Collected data

———

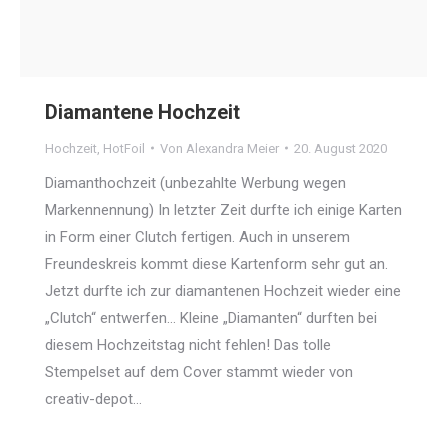
Diamantene Hochzeit
Hochzeit
,
HotFoil
Von
Alexandra Meier
20. August 2020
Diamanthochzeit (unbezahlte Werbung wegen
Markennennung) In letzter Zeit durfte ich einige Karten
in Form einer Clutch fertigen. Auch in unserem
Freundeskreis kommt diese Kartenform sehr gut an.
Jetzt durfte ich zur diamantenen Hochzeit wieder eine
„Clutch“ entwerfen… Kleine „Diamanten“ durften bei
diesem Hochzeitstag nicht fehlen! Das tolle
Stempelset auf dem Cover stammt wieder von
creativ-depot…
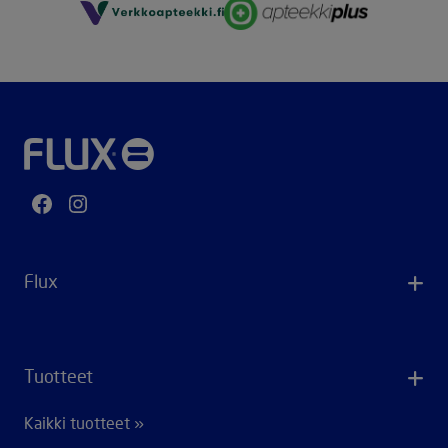
Facebook
Instagram
Flux
Tuotteet
Kaikki tuotteet »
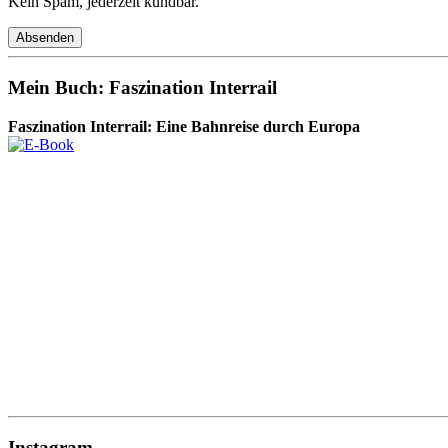
Kein Spam, jederzeit kündbar.
Mein Buch: Faszination Interrail
Faszination Interrail: Eine Bahnreise durch Europa
Instagram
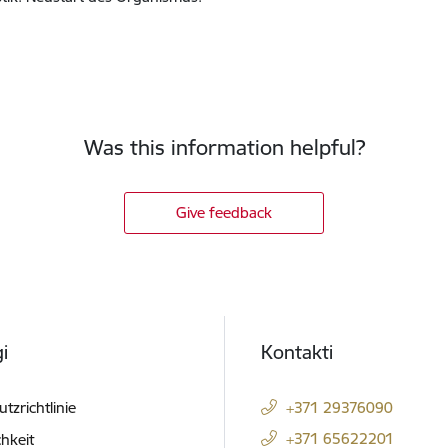
Was this information helpful?
Give feedback
i
Kontakti
tzrichtlinie
+371 29376090
+371 65622201
hkeit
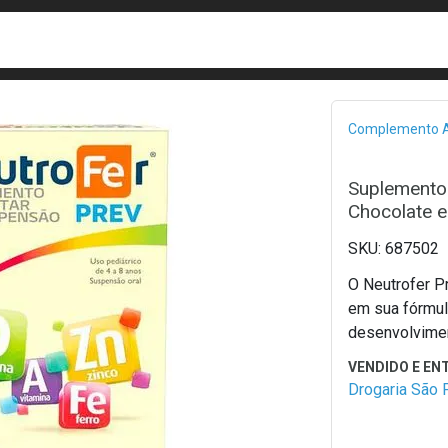
busca
isa?
Bread
Complemento A
Suplemento
Chocolate e
687502
O Neutrofer P
em sua fórmul
desenvolvimen
Drogaria São 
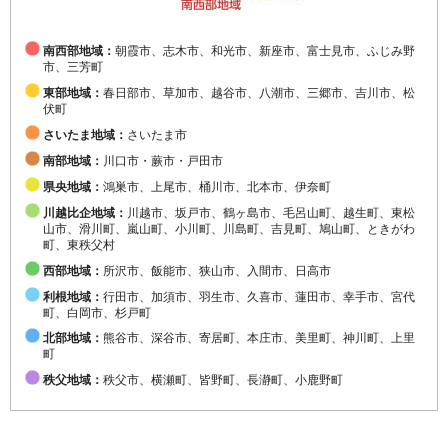
南西部地域：
朝霞市、志木市、和光市、新座市、富士見市、ふじみ野
市、三芳町
東部地域：
春日部市、草加市、越谷市、八潮市、三郷市、吉川市、松
伏町
さいたま地域：
さいたま市
南部地域：
川口市・蕨市・戸田市
県央地域：
鴻巣市、上尾市、桶川市、北本市、伊奈町
川越比企地域：
川越市、坂戸市、鶴ヶ島市、毛呂山町、越生町、東松
山市、滑川町、嵐山町、小川町、川島町、吉見町、鳩山町、ときがわ
町、東秩父村
西部地域：
所沢市、飯能市、狭山市、入間市、日高市
利根地域：
行田市、加須市、羽生市、久喜市、蓮田市、幸手市、宮代
町、白岡市、杉戸町
北部地域：
熊谷市、深谷市、寄居町、本庄市、美里町、神川町、上里
町
秩父地域：
秩父市、横瀬町、皆野町、長瀞町、小鹿野町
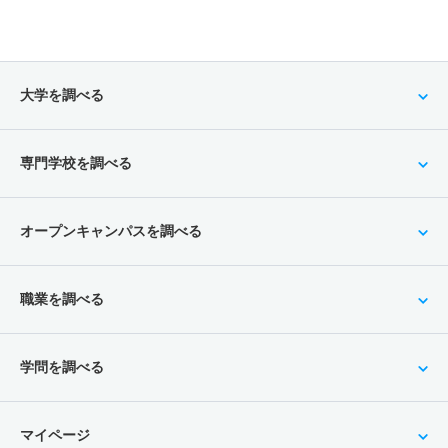
大学を調べる
専門学校を調べる
オープンキャンパスを調べる
職業を調べる
学問を調べる
マイページ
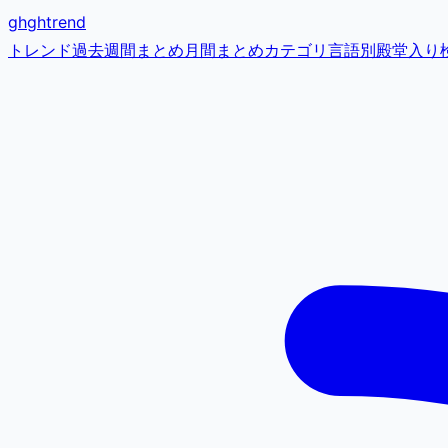
gh
ghtrend
トレンド
過去
週間まとめ
月間まとめ
カテゴリ
言語別
殿堂入り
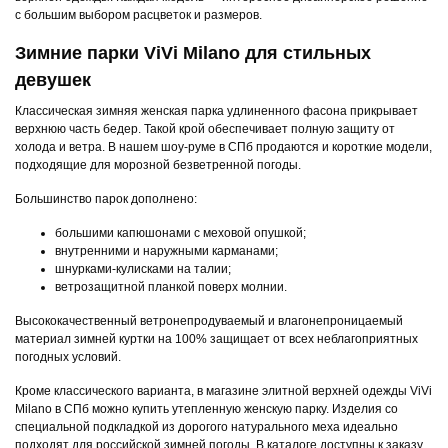
с большим выбором расцветок и размеров.
Зимние парки ViVi Milano для стильных
девушек
Классическая зимняя женская парка удлиненного фасона прикрывает
верхнюю часть бедер. Такой крой обеспечивает полную защиту от
холода и ветра. В нашем шоу-руме в СПб продаются и короткие модели,
подходящие для морозной безветренной погоды.
Большинство парок дополнено:
большими капюшонами с меховой опушкой;
внутренними и наружными карманами;
шнурками-кулисками на талии;
ветрозащитной планкой поверх молнии.
Высококачественный ветронепродуваемый и влагонепроницаемый
материал зимней куртки на 100% защищает от всех неблагоприятных
погодных условий.
Кроме классического варианта, в магазине элитной верхней одежды ViVi
Milano в СПб можно купить утепленную женскую парку. Изделия со
специальной подкладкой из дорогого натурального меха идеально
подходят для российской зимней погоды. В каталоге доступны к заказу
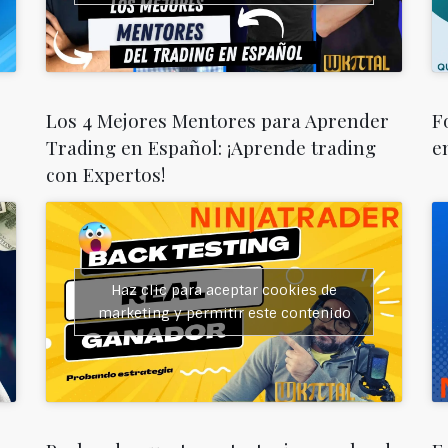
Los 4 Mejores Mentores para Aprender
F
Trading en Español: ¡Aprende trading
e
con Expertos!
Haz clic para aceptar cookies de
marketing y permitir este contenido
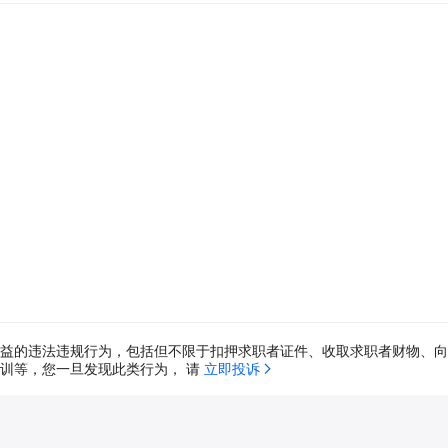
益的违法违规行为，包括但不限于扣押求职者证件、收取求职者财物、向
训等，您一旦发现此类行为， 请 
立即投诉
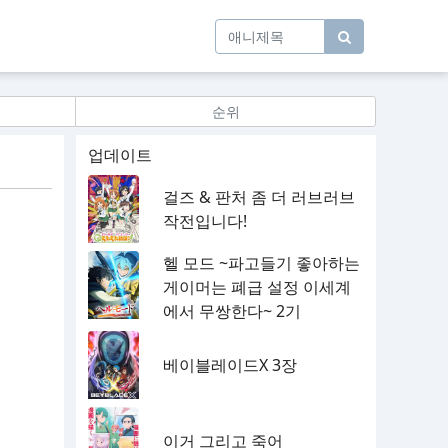
순위
업데이트
걸즈 & 판처 좀 더 러브러브
작전입니다!
헬 모드 ~파고들기 좋아하는
게이머는 폐급 설정 이세계
에서 무쌍한다~ 2기
베이블레이드X 3장
이거 그리고 죽어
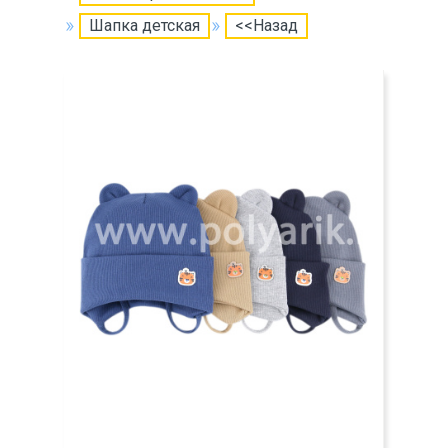
Шапка детская
<<Назад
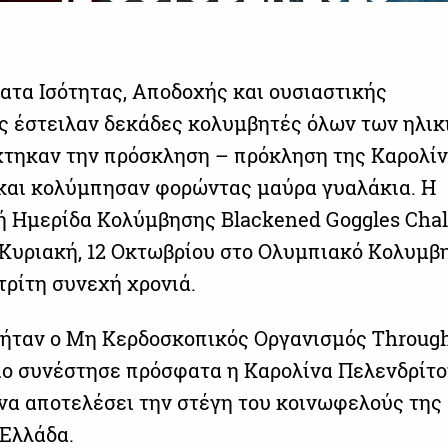
ατα Ισότητας, Αποδοχής και ουσιαστικής
 έστειλαν δεκάδες κολυμβητές όλων των ηλικι
χτηκαν την πρόσκληση – πρόκληση της Καρολί
και κολύμπησαν φορώντας μαύρα γυαλάκια. Η
 Ημερίδα Κολύμβησης Blackened Goggles Chal
 Κυριακή, 12 Οκτωβρίου στο Ολυμπιακό Κολυμβ
τρίτη συνεχή χρονιά.
ήταν ο Μη Κερδοσκοπικός Οργανισμός Throug
οίο συνέστησε πρόσφατα η Καρολίνα Πελενδρίτο
να αποτελέσει την στέγη του κοινωφελούς της
 Ελλάδα.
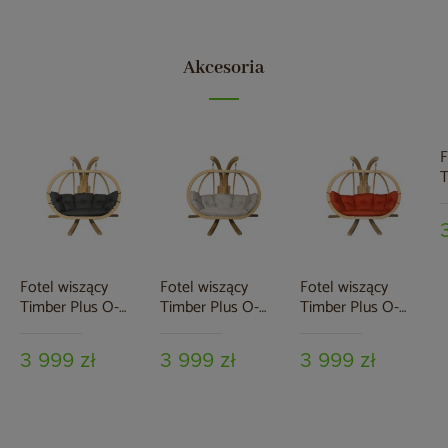
Akcesoria
F
T
Z
G
Fotel wiszący
Fotel wiszący
Fotel wiszący
Timber Plus O-
Timber Plus O-
Timber Plus O-
Zone Premier Grey
Zone Premier Beige
Zone Premier Red
3 999 zł
3 999 zł
3 999 zł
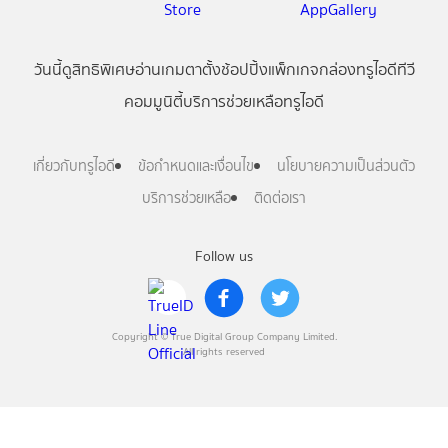
วันนี้
ดู
สิทธิพิเศษ
อ่าน
เกม
ตาตั้ง
ช้อปปิ้ง
แพ็กเกจ
กล่องทรูไอดีทีวี
คอมมูนิตี้
บริการช่วยเหลือทรูไอดี
เกี่ยวกับทรูไอดี
ข้อกำหนดและเงื่อนไข
นโยบายความเป็นส่วนตัว
บริการช่วยเหลือ
ติดต่อเรา
Follow us
Copyright © True Digital Group Company Limited.
All rights reserved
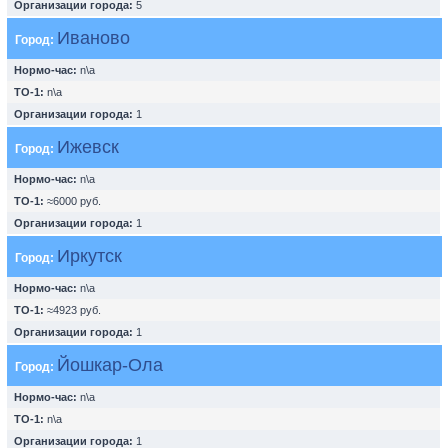
Организации города:
5
Иваново
Город:
Нормо-час:
n\a
ТО-1:
n\a
Организации города:
1
Ижевск
Город:
Нормо-час:
n\a
ТО-1:
≈6000 руб.
Организации города:
1
Иркутск
Город:
Нормо-час:
n\a
ТО-1:
≈4923 руб.
Организации города:
1
Йошкар-Ола
Город:
Нормо-час:
n\a
ТО-1:
n\a
Организации города:
1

———

WHAT TO PRODUCE:
If a line in the records above has the word "Premier", copy it out.

WORKED SOLUTION:
Zone Premier Grey
Zone Premier Beige
Zone Premier Red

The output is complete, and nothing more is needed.